Include in the reply only the lines from the start of the data below through the line containing "Bucureşti şi 1", reproduced exactly and with no pictures.

################

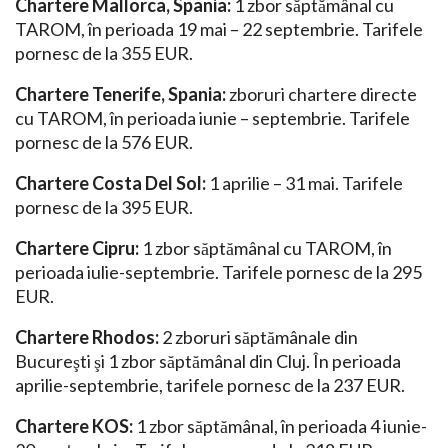
Chartere Mallorca, Spania:
1 zbor săptămânal cu
TAROM, în perioada 19 mai – 22 septembrie. Tarifele
pornesc de la 355 EUR.
Chartere Tenerife, Spania:
zboruri chartere directe
cu TAROM, în perioada iunie – septembrie. Tarifele
pornesc de la 576 EUR.
Chartere Costa Del Sol:
1 aprilie – 31 mai. Tarifele
pornesc de la 395 EUR.
Chartere Cipru:
1 zbor săptămânal cu TAROM, în
perioada iulie-septembrie. Tarifele pornesc de la 295
EUR.
Chartere Rhodos:
2 zboruri săptămânale din
Bucureşti şi 1 zbor săptămânal din Cluj. În perioada
aprilie-septembrie, tarifele pornesc de la 237 EUR.
Chartere KOS:
1 zbor săptămânal, în perioada 4 iunie-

################

Result below:
Chartere Mallorca, Spania:
1 zbor săptămânal cu
TAROM, în perioada 19 mai – 22 septembrie. Tarifele
pornesc de la 355 EUR.
Chartere Tenerife, Spania:
zboruri chartere directe
cu TAROM, în perioada iunie – septembrie. Tarifele
pornesc de la 576 EUR.
Chartere Costa Del Sol:
1 aprilie – 31 mai. Tarifele
pornesc de la 395 EUR.
Chartere Cipru:
1 zbor săptămânal cu TAROM, în
perioada iulie-septembrie. Tarifele pornesc de la 295
EUR.
Chartere Rhodos:
2 zboruri săptămânale din
Bucureşti şi 1 zbor săptămânal din Cluj. În perioada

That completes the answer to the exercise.